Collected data
:::

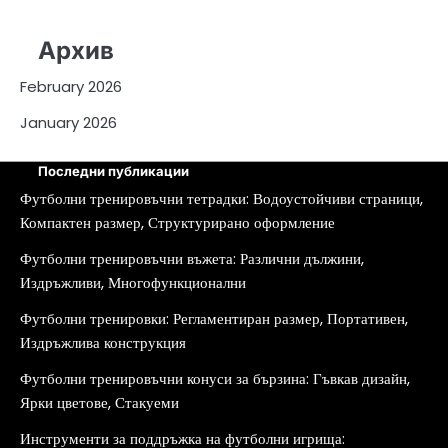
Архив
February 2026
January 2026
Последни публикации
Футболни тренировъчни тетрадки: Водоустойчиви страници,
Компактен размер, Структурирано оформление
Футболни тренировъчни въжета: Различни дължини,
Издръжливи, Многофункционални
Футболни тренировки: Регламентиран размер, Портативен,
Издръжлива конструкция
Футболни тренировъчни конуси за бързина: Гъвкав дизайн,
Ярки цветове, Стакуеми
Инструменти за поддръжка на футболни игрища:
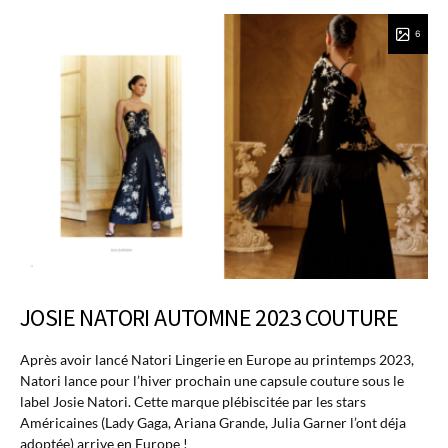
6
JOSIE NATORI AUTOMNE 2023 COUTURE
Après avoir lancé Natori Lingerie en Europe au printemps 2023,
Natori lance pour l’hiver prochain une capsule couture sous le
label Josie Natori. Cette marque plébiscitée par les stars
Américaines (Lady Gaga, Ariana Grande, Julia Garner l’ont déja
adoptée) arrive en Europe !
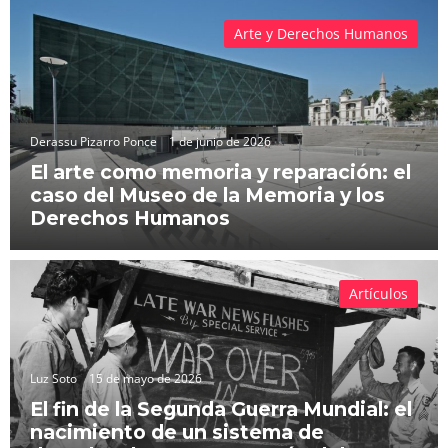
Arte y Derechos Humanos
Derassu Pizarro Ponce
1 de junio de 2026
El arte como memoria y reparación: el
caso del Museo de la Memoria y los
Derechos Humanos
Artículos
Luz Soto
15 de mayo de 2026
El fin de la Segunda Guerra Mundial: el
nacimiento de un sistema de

:::

DIRECTIONS FOR THIS TASK » Select every line above that contains the word "размер", and copy it.

OUTPUT BELOW »
Компактен размер, Структурирано оформление
Футболни тренировки: Регламентиран размер, Портативен,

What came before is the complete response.